The opinions of lay or nonexpert witnesses who are familiar with a person whose physical condition is in question and have had opportunity for observing him are competent evidence on issues concerning the general health, strength, and the bodily vigor of such person, his feebleness or apparent illness, or changes in his apparent state of health or physical condition from one time to another.

Pepsi-Cola Bottling Co. v. McCullins, 189 Va. 89, 97, 52 S.E.2d 257, 260 (1949) (quoting 20 Am. Jur. Evidence Sec. 859, at 719). Certainly a mother would be familiar with a bout with polio suffered by a child and would have had an opportunity to observe him since that time. Thus, her firsthand observations would establish her competency to testify as a lay witness as to Speller's physical condition, and the trial court's refusal to allow her to testify because she was not a "medical person" was clearly wrong.

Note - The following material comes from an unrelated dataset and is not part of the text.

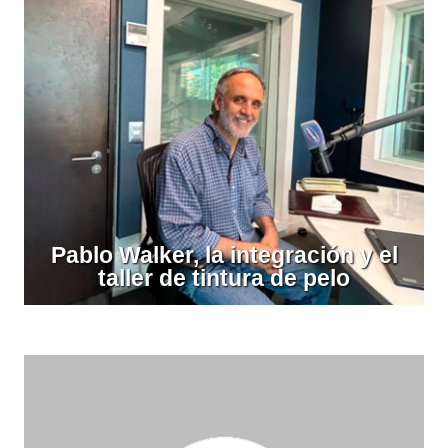
Pablo Walker, la integración y el
taller de tintura de pelo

The court's ruling that Speller could not substitute another person to testify as to matters on which he himself could testify is erroneous. The effect of the trial court's ruling was to preclude relevant, admissible evidence on behalf of Speller because he did not choose to take the witness stand and offer the evidence personally. By handicapping Speller's defense in this manner, the court achieved the impermissible result of imposing a penalty on him for exercising his constitutional privilege. Cf. Griffin v. California, 380 U.S. 609 (1965).

II.

Eugene Lipscomb testified on behalf of the Commonwealth. According to his testimony, Speller and Waldron planned the burglary in his apartment the day before and Speller and Waldron left around dusk on November 23, 1983, to carry out their plan. Later that evening Lipscomb received a phone call from Speller stating that, "Brian [Waldron] had been arrested with the stuff on him." Speller then asked Lipscomb for a ride back to the apartment, but Lipscomb had no transportation and suggested to Speller that he take a taxi cab. Lipscomb testified that pursuant to an agreement with the Commonwealth, in exchange for his testimony, he was to receive "total immunity" for any part he may have had in the burglary, and suspended sentences in exchange for his guilty pleas on unrelated misdemeanor charges pending against him.

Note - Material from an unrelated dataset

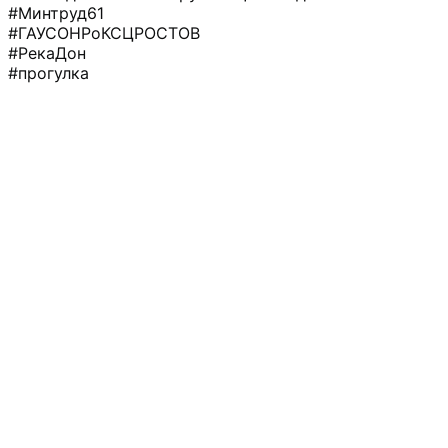
#Минтруд61
#ГАУСОНРоКСЦРОСТОВ
#РекаДон
#прогулка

Speller contends that the court erred in limiting his cross-examination of Lipscomb. In an effort to show Lipscomb's motive and bias for testifying against Speller, Speller sought to cross-examine Lipscomb on the particular details of his plea agreement with the Commonwealth. Specifically, Lipscomb was asked to explain the disposition of a pending grand larceny charge brought against him on July 30, 1984, involving an automobile. The court sustained an objection to the question, ruling that in order to be admissible, the evidence must show a conviction of a felony or a crime involving moral turpitude.

It is apparent that the court was referring to the provisions of Code Sec. 19.2-269 that a conviction for "felony or perjury" may be shown to impeach the credibility of a witness. The credibility of a witness may also be attacked by showing that the witness has been convicted of a misdemeanor involving moral turpitude or one affecting the witness's character for veracity. Hackman v. Commonwealth, 220 Va. 710, 261 S.E.2d 555 (1980).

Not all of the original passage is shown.